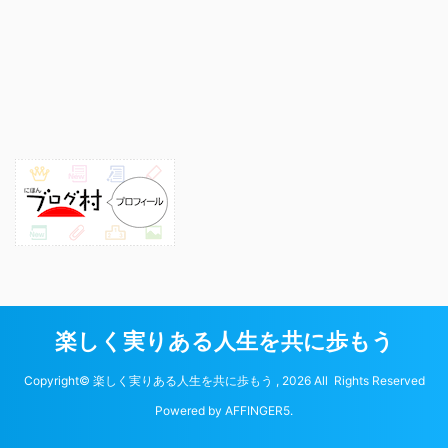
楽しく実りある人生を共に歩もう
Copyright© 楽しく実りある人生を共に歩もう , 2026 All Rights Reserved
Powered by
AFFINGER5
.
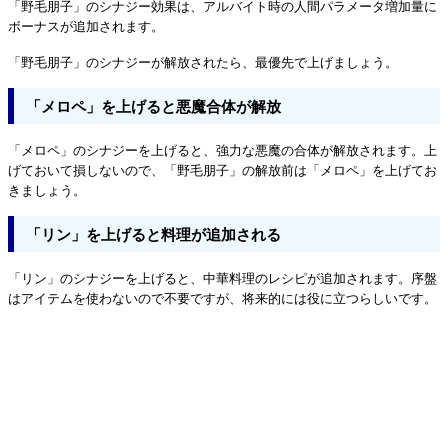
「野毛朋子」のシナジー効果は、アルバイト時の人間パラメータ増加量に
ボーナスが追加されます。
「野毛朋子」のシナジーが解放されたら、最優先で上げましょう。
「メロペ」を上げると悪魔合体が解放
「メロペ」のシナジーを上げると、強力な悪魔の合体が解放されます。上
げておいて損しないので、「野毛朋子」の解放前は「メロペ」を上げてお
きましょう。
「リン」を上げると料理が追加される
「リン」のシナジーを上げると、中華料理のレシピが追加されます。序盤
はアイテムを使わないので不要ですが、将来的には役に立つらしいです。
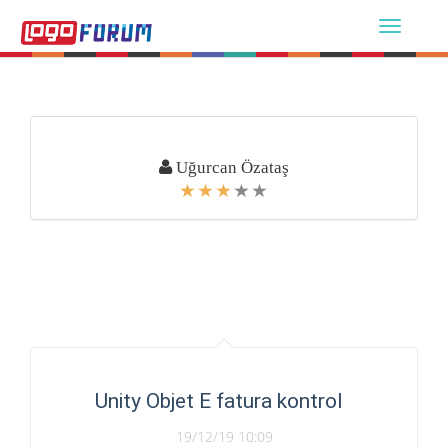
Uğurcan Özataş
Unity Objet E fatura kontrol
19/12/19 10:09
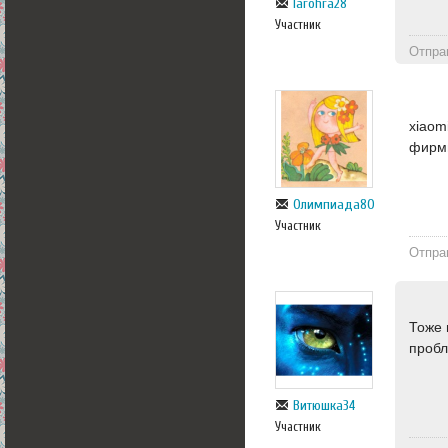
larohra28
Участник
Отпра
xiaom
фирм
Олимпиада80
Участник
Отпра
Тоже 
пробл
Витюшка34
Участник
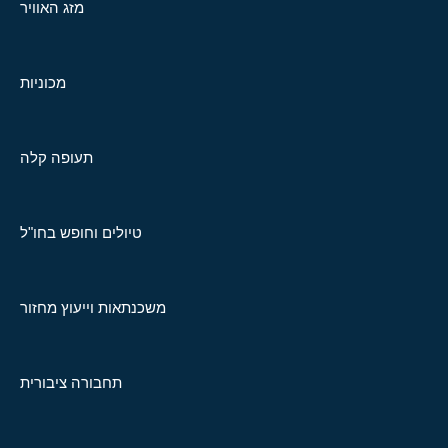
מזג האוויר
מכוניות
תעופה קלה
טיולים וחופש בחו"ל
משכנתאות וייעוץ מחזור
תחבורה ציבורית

———

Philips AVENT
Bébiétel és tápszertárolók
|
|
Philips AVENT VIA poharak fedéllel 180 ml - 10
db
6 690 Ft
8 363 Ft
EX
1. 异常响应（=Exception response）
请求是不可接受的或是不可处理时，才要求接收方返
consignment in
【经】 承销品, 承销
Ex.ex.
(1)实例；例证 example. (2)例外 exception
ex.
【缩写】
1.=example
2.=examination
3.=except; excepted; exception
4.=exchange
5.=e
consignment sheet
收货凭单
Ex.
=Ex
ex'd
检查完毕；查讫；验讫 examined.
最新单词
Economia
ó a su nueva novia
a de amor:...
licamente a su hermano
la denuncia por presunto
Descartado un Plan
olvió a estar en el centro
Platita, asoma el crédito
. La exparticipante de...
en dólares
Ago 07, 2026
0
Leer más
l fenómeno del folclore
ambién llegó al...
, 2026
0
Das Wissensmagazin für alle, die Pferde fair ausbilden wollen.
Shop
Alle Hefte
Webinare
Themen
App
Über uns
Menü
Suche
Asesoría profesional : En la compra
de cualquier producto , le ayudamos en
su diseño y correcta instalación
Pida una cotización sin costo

———

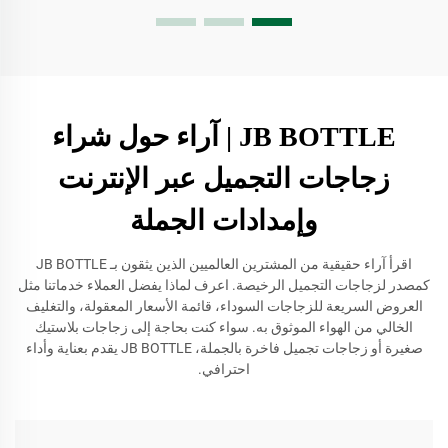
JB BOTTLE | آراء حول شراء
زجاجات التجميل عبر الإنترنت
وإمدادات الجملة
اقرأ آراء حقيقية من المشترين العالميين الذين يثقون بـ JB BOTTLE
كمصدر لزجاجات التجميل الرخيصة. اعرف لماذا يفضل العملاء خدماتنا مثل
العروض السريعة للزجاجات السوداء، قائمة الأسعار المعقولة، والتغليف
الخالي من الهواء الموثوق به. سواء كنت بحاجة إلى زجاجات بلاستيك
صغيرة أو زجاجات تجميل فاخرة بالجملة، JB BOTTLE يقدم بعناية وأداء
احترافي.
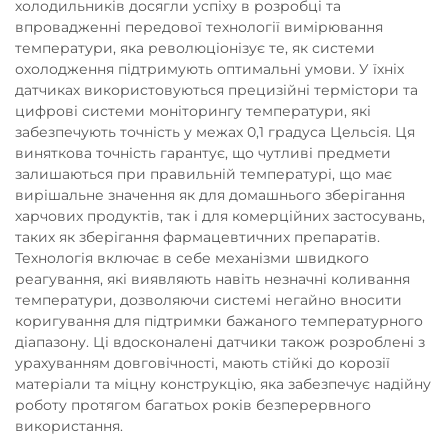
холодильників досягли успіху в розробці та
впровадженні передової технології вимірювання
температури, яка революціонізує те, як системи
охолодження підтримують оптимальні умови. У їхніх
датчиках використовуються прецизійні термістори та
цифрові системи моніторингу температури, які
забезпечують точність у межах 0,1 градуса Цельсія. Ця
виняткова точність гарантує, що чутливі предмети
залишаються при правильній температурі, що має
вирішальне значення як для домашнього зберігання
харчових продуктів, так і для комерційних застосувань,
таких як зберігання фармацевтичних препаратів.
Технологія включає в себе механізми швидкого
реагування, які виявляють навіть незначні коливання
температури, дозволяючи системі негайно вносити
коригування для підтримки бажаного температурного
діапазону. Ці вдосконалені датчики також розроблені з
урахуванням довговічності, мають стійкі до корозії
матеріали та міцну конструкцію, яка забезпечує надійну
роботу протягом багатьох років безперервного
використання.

———

PROBLEM → Go through the listing above and write out exactly the lines starting with the one holding "l fenómeno del folclore" and running through the one holding "de cualquier producto , le ayudamos en", ends included, and no others.

SOLVED PROBLEM →
l fenómeno del folclore
ambién llegó al...
, 2026
0
Das Wissensmagazin für alle, die Pferde fair ausbilden wollen.
Shop
Alle Hefte
Webinare
Themen
App
Über uns
Menü
Suche
Asesoría profesional : En la compra
de cualquier producto , le ayudamos en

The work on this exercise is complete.